Problem
Transcribe every entry exactly; the images stay out.

══ Information supplied ══

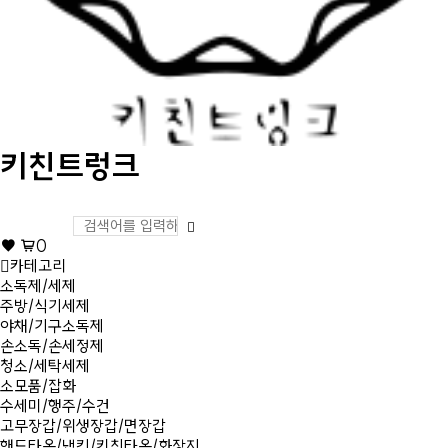
키친트렁크
0
카테고리
소독제/세제
주방/식기세제
야채/기구소독제
손소독/손세정제
청소/세탁세제
소모품/잡화
수세미/행주/수건
고무장갑/위생장갑/면장갑
핸드타올/냅킨/키친타올/화장지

═══

Answer section
키친트렁크
0
카테고리
소독제/세제
주방/식기세제
야채/기구소독제
손소독/손세정제
청소/세탁세제
소모품/잡화
수세미/행주/수건
고무장갑/위생장갑/면장갑
핸드타올/냅킨/키친타올/화장지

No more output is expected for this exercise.